As the patient had maintained CR, the etiology of BM necrosis may have been medication-related, rather than caused by leukemic involvement. Although he had been receiving numerous chemotherapy agents as part of intensification treatment, G-CSF that was given to help recovery from neutropenia may have been the cause of BM necrosis, as reported in a previous study [10]. He did not show further episodes of BM necrosis when given a different formulation of G-CSF during subsequent therapy. In addition, unconfirmed infectious agents possibly responsible for the abnormal chest imaging findings in our patient may have caused BM necrosis.

The prognostic relevance of BM necrosis in patients with malignant disease remains unclear.
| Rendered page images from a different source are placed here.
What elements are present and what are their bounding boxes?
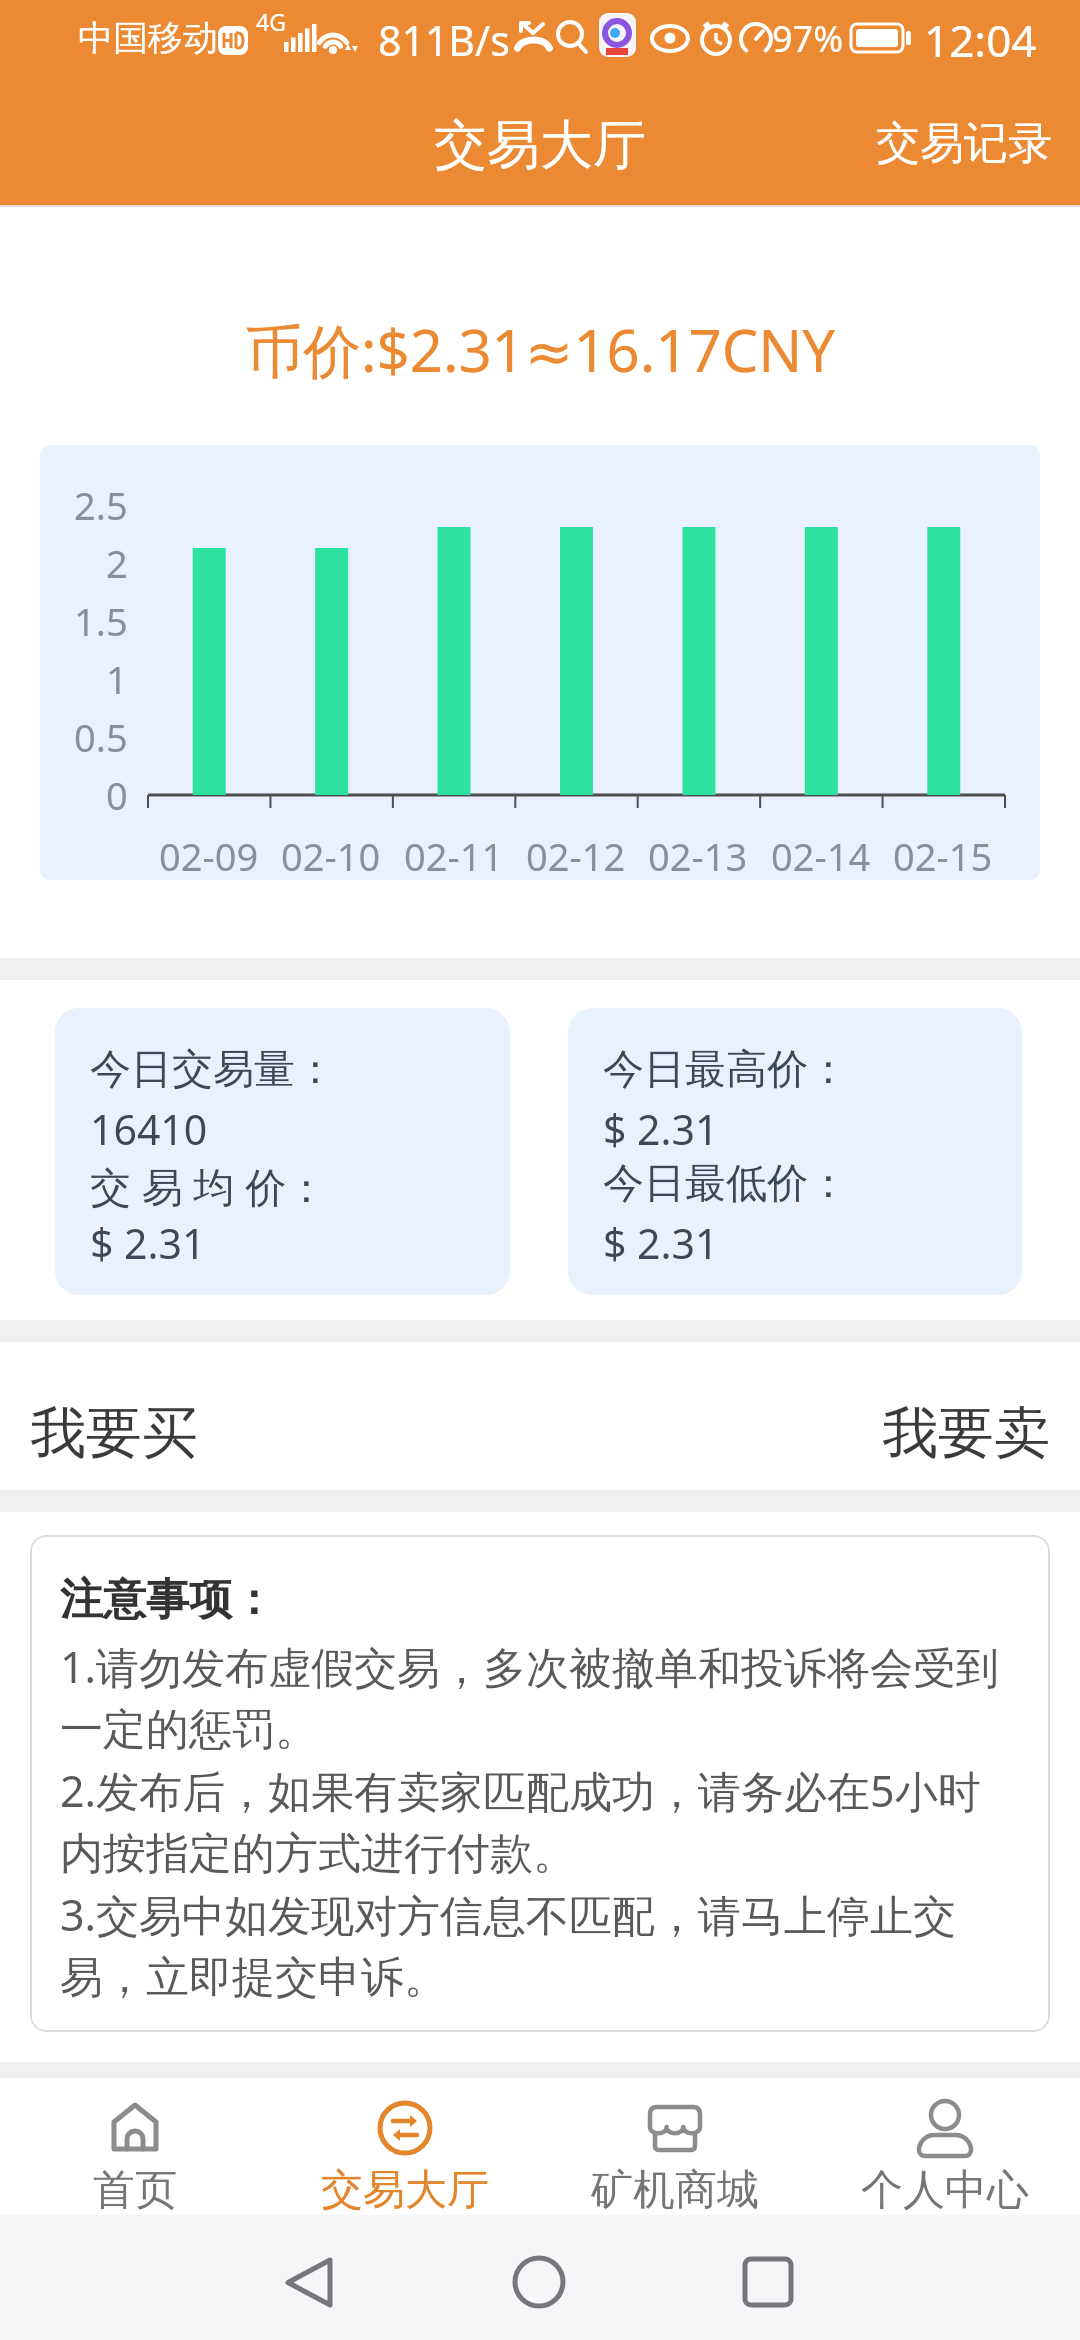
button[interactable]	[723, 2240, 813, 2330]
staticText: 02-12	[526, 830, 626, 880]
staticText: 交易大厅	[434, 112, 646, 174]
staticText: 1.5	[74, 595, 128, 647]
staticText: 交易记录	[876, 116, 1052, 170]
staticText: 16410	[90, 1101, 208, 1153]
staticText: 2.5	[74, 479, 128, 531]
button[interactable]: 矿机商城	[540, 2078, 810, 2215]
staticText: 02-13	[648, 830, 748, 880]
button[interactable]: 首页	[0, 2078, 270, 2215]
staticText: 2	[106, 537, 128, 589]
staticText: 今日最高价：	[603, 1044, 849, 1096]
staticText: 今日交易量：	[90, 1044, 336, 1096]
staticText: 交易大厅	[321, 2164, 489, 2214]
staticText: 02-10	[281, 830, 381, 880]
staticText: 0	[106, 769, 128, 821]
staticText: 02-11	[404, 830, 504, 880]
staticText: 12:04	[924, 10, 1037, 66]
staticText: 1	[106, 653, 128, 705]
staticText: 02-09	[159, 830, 259, 880]
staticText: 中国移动	[78, 16, 218, 60]
staticText: 97%	[772, 14, 844, 63]
staticText: 首页	[93, 2164, 177, 2214]
button[interactable]: 我要卖	[790, 1398, 1050, 1462]
staticText: 1.请勿发布虚假交易，多次被撤单和投诉将会受到 一定的惩罚。 2.发布后，如果有…	[60, 1637, 1000, 2004]
staticText: 4G	[256, 6, 286, 36]
staticText: 02-14	[771, 830, 871, 880]
staticText: 02-15	[893, 830, 993, 880]
staticText: 今日最低价：	[603, 1158, 849, 1210]
button[interactable]: 我要买	[30, 1398, 290, 1462]
staticText: $ 2.31	[90, 1215, 206, 1267]
staticText: 0.5	[74, 711, 128, 763]
button[interactable]: 个人中心	[810, 2078, 1080, 2215]
staticText: 矿机商城	[591, 2164, 759, 2214]
staticText: 交 易 均 价：	[90, 1158, 327, 1210]
staticText: 我要卖	[882, 1398, 1050, 1462]
staticText: 币价:$2.31≈16.17CNY	[245, 310, 836, 380]
staticText: 我要买	[30, 1398, 198, 1462]
button[interactable]	[494, 2240, 584, 2330]
button[interactable]: 交易记录	[860, 116, 1052, 170]
button[interactable]	[270, 2240, 360, 2330]
staticText: 注意事项：	[60, 1573, 275, 1625]
staticText: 个人中心	[861, 2164, 1029, 2214]
staticText: $ 2.31	[603, 1215, 719, 1267]
button[interactable]: 交易大厅	[270, 2078, 540, 2215]
staticText: $ 2.31	[603, 1101, 719, 1153]
staticText: 811B/s	[378, 12, 510, 64]
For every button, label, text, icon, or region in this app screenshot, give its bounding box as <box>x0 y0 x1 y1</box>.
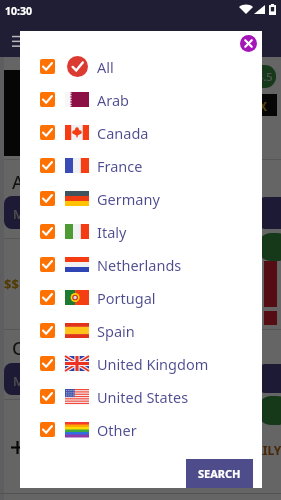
button[interactable]: MORE <box>4 196 72 229</box>
button[interactable]: Spain <box>20 314 262 347</box>
button[interactable]: Canada <box>20 116 262 149</box>
staticText: 10:30 <box>5 4 32 18</box>
staticText: MORE <box>13 205 51 223</box>
button[interactable]: Close <box>240 35 257 52</box>
staticText: X <box>259 98 268 114</box>
staticText: Italy <box>97 222 127 242</box>
staticText: Portugal <box>97 288 156 308</box>
staticText: France <box>97 156 143 176</box>
staticText: All <box>97 57 114 77</box>
button[interactable]: Add <box>11 441 24 454</box>
button[interactable]: SEARCH <box>186 459 253 488</box>
button[interactable]: Italy <box>20 215 262 248</box>
button[interactable]: Menu <box>12 34 23 49</box>
staticText: Amsterdam <box>12 170 113 195</box>
staticText: United Kingdom <box>97 354 209 374</box>
staticText: SEARCH <box>198 466 241 481</box>
staticText: Netherlands <box>97 255 182 275</box>
button[interactable]: Netherlands <box>20 248 262 281</box>
button[interactable]: France <box>20 149 262 182</box>
staticText: MORE <box>13 372 51 390</box>
staticText: Other <box>97 420 137 440</box>
button[interactable]: United Kingdom <box>20 347 262 380</box>
button[interactable]: Other <box>20 413 262 446</box>
button[interactable]: Arab <box>20 83 262 116</box>
button[interactable]: United States <box>20 380 262 413</box>
staticText: DAILY <box>246 442 281 458</box>
staticText: $$ <box>4 275 19 293</box>
staticText: Cairo <box>12 336 57 361</box>
staticText: Canada <box>97 123 149 143</box>
button[interactable]: Portugal <box>20 281 262 314</box>
staticText: Spain <box>97 321 135 341</box>
staticText: 4.5 <box>257 69 273 84</box>
staticText: United States <box>97 387 189 407</box>
staticText: Germany <box>97 189 160 209</box>
button[interactable]: Germany <box>20 182 262 215</box>
button[interactable]: MORE <box>4 363 72 395</box>
button[interactable]: All <box>20 50 262 83</box>
staticText: Arab <box>97 90 130 110</box>
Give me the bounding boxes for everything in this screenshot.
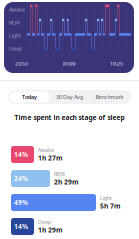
staticText: Deep [38,218,51,226]
staticText: 1h 29m [38,226,63,234]
staticText: Awake [9,6,25,13]
staticText: Benchmark [96,94,124,101]
staticText: 24% [14,174,28,183]
button[interactable]: 30 Day Avg [50,92,90,102]
staticText: Deep [9,45,22,52]
button[interactable]: Benchmark [90,92,130,102]
staticText: 49% [14,198,28,207]
staticText: 5h 7m [100,202,121,210]
staticText: 1h 27m [38,154,63,162]
button[interactable]: Today [10,92,50,102]
staticText: Awake [38,146,54,154]
staticText: Today [22,94,37,101]
staticText: REM [54,170,65,178]
staticText: Light [100,194,112,202]
staticText: 23:53 [15,60,28,67]
staticText: 10:25 [110,60,123,67]
staticText: 14% [14,222,28,231]
staticText: 30 Day Avg [56,94,83,101]
staticText: 2h 29m [54,178,79,186]
staticText: Time spent in each stage of sleep [14,113,124,122]
staticText: 14% [14,150,28,159]
staticText: Light [9,32,21,39]
staticText: 05:00 [62,60,76,67]
staticText: REM [9,19,20,26]
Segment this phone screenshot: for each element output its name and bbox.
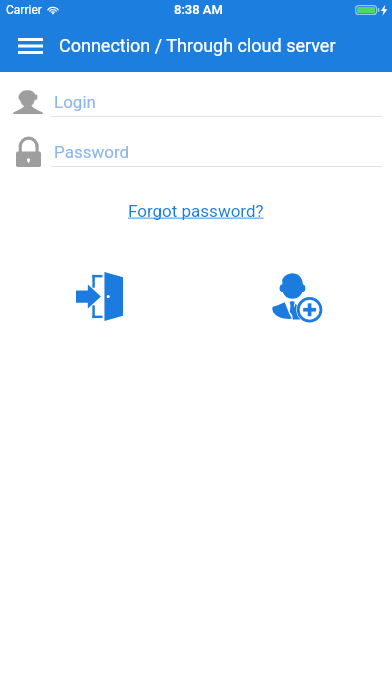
- staticText: 8:38 AM: [174, 2, 223, 17]
- button[interactable]: Sign in: [76, 272, 123, 321]
- button[interactable]: Open navigation menu: [6, 22, 54, 70]
- staticText: Password: [54, 142, 130, 162]
- staticText: Connection / Through cloud server: [59, 35, 336, 56]
- button[interactable]: Forgot password?: [120, 198, 272, 224]
- staticText: Login: [54, 92, 96, 112]
- staticText: Carrier: [6, 3, 42, 17]
- button[interactable]: Register new user: [272, 273, 321, 322]
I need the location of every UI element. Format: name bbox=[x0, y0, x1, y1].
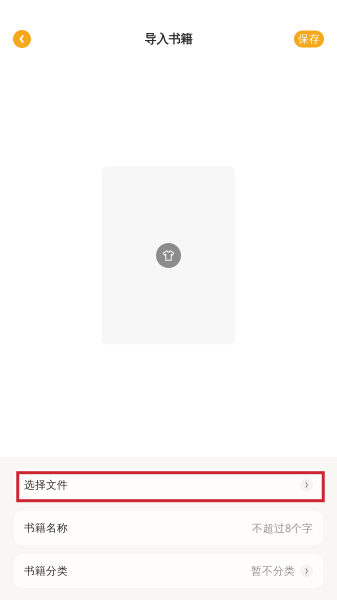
staticText: 不超过8个字 bbox=[252, 521, 313, 535]
staticText: 书籍名称 bbox=[24, 521, 68, 534]
button[interactable]: 返回 bbox=[7, 24, 37, 54]
staticText: 选择文件 bbox=[24, 478, 68, 492]
button[interactable]: 书籍名称 bbox=[14, 511, 323, 545]
button[interactable]: 选择封面 bbox=[102, 166, 235, 344]
button[interactable]: 选择文件 bbox=[14, 468, 323, 502]
staticText: 保存 bbox=[298, 32, 320, 46]
button[interactable]: 保存 bbox=[294, 24, 337, 54]
staticText: 导入书籍 bbox=[144, 32, 192, 46]
staticText: 书籍分类 bbox=[24, 564, 68, 578]
button[interactable]: 书籍分类 bbox=[14, 554, 323, 588]
staticText: 暂不分类 bbox=[251, 564, 295, 578]
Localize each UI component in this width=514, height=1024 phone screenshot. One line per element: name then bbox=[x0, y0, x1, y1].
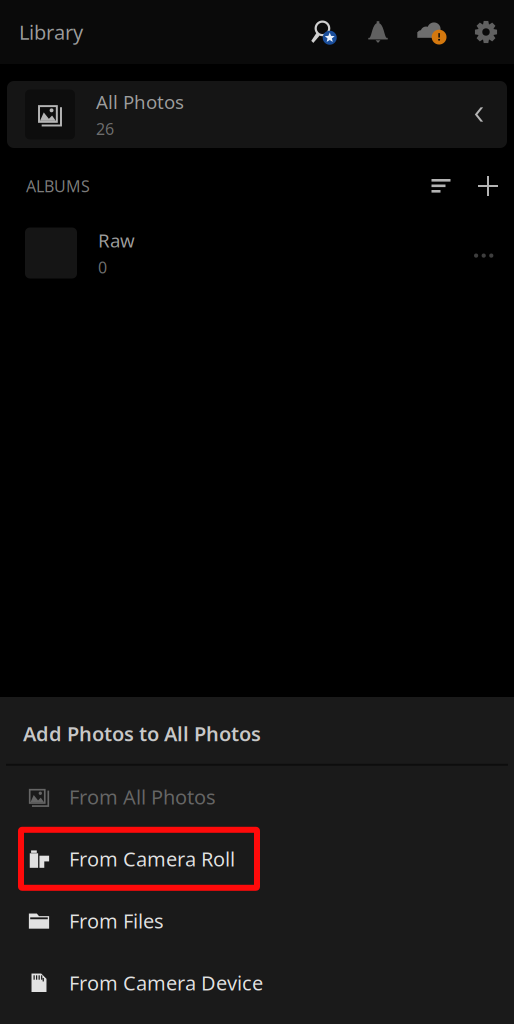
button[interactable]: Add album bbox=[468, 166, 508, 206]
staticText: From Camera Roll bbox=[69, 846, 235, 872]
button[interactable]: From All Photos bbox=[0, 766, 514, 828]
button[interactable]: Notifications bbox=[351, 9, 405, 55]
staticText: All Photos bbox=[96, 90, 184, 114]
staticText: Add Photos to All Photos bbox=[23, 720, 261, 747]
button[interactable]: From Files bbox=[0, 890, 514, 952]
button[interactable]: Search bbox=[297, 9, 351, 55]
button[interactable]: Cloud status bbox=[405, 9, 459, 55]
staticText: Library bbox=[19, 19, 83, 45]
staticText: From Camera Device bbox=[69, 970, 263, 996]
staticText: From All Photos bbox=[69, 784, 216, 810]
button[interactable]: From Camera Device bbox=[0, 952, 514, 1014]
staticText: ALBUMS bbox=[26, 175, 90, 197]
button[interactable]: Sort albums bbox=[420, 166, 462, 206]
button[interactable]: Settings bbox=[459, 9, 513, 55]
staticText: 0 bbox=[98, 257, 107, 278]
button[interactable]: Raw bbox=[0, 222, 514, 284]
button[interactable]: All Photos bbox=[7, 81, 507, 148]
staticText: Raw bbox=[98, 228, 135, 253]
staticText: 26 bbox=[96, 118, 114, 140]
staticText: From Files bbox=[69, 908, 164, 934]
button[interactable]: From Camera Roll bbox=[0, 828, 514, 890]
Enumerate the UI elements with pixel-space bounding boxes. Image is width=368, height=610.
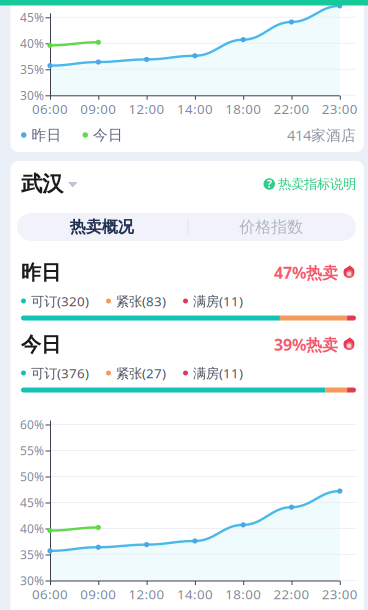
staticText: 45% bbox=[20, 494, 44, 510]
staticText: 满房(11) bbox=[193, 364, 243, 382]
staticText: 30% bbox=[20, 572, 44, 588]
staticText: 昨日 bbox=[32, 126, 62, 144]
staticText: 14:00 bbox=[177, 100, 213, 118]
staticText: 55% bbox=[20, 442, 44, 458]
button[interactable]: 热卖概况 bbox=[17, 213, 186, 241]
staticText: 47%热卖 bbox=[274, 262, 338, 283]
staticText: 30% bbox=[20, 87, 44, 103]
staticText: 18:00 bbox=[225, 100, 261, 118]
staticText: 39%热卖 bbox=[274, 334, 338, 355]
staticText: 23:00 bbox=[322, 585, 358, 603]
staticText: 12:00 bbox=[129, 100, 165, 118]
staticText: 22:00 bbox=[274, 585, 310, 603]
staticText: 18:00 bbox=[225, 585, 261, 603]
staticText: 14:00 bbox=[177, 585, 213, 603]
staticText: 06:00 bbox=[32, 100, 68, 118]
staticText: 今日 bbox=[93, 126, 123, 144]
staticText: 22:00 bbox=[274, 100, 310, 118]
staticText: 50% bbox=[20, 468, 44, 484]
staticText: 可订(320) bbox=[31, 292, 89, 310]
staticText: 满房(11) bbox=[193, 292, 243, 310]
staticText: 23:00 bbox=[322, 100, 358, 118]
staticText: 40% bbox=[20, 520, 44, 536]
staticText: 09:00 bbox=[80, 585, 116, 603]
staticText: 今日 bbox=[21, 332, 61, 357]
staticText: 紧张(27) bbox=[116, 364, 166, 382]
staticText: 武汉 bbox=[21, 171, 63, 197]
staticText: 昨日 bbox=[21, 260, 61, 285]
staticText: 60% bbox=[20, 416, 44, 432]
staticText: 414家酒店 bbox=[287, 125, 356, 145]
staticText: 价格指数 bbox=[239, 217, 303, 237]
staticText: 45% bbox=[20, 9, 44, 25]
staticText: 热卖概况 bbox=[70, 217, 134, 237]
staticText: 35% bbox=[20, 61, 44, 77]
staticText: 35% bbox=[20, 546, 44, 562]
staticText: ? bbox=[267, 177, 272, 191]
button[interactable]: ? bbox=[250, 175, 356, 193]
button[interactable]: 价格指数 bbox=[186, 213, 356, 241]
staticText: 可订(376) bbox=[31, 364, 89, 382]
staticText: 12:00 bbox=[129, 585, 165, 603]
staticText: 热卖指标说明 bbox=[278, 176, 356, 192]
button[interactable]: 武汉 bbox=[21, 172, 191, 196]
staticText: 09:00 bbox=[80, 100, 116, 118]
staticText: 紧张(83) bbox=[116, 292, 166, 310]
staticText: 40% bbox=[20, 35, 44, 51]
staticText: 06:00 bbox=[32, 585, 68, 603]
An adult patient-based study on 1,691 ALL and acute myeloid leukemia patients found that the 45 patients with BM necrosis at initial diagnosis had lower rates of CR and survival, compared with patients without BM necrosis [12]. However, studies on pediatric patients do not show a similar association between BM necrosis and worse outcome. One study reviewed 1,419 children with malignant disease, including acute leukemia, and found BM necrosis in only 7 patients, 6 of whom survived in remission [13]. Another study reviewed 12 reports detailing the outcome of 20 pediatric ALL patients with BM necrosis and found that all patients who presented after 1980 maintained long-term survival, possibly indicating that BM necrosis may not act as an independent prognostic factor when evaluated within the context of improved treatment of childhood ALL [14].

In summary, we report on the key findings of a T-cell ALL patient who showed BM necrosis during chemotherapy in first CR. Despite acute onset of pain and nearly complete necrosis of BM hematopoietic cells, clinical and histological recovery was rapid with supportive care, and he remains disease-free after completing treatment. The rare entity of BM necrosis should be considered in patients presenting with bone pain, cytopenia, and laboratory features suggestive of leukemia relapse.

Authors’ Disclosures of Potential Conflicts of Interest

No potential conflicts of interest relevant to this article were reported.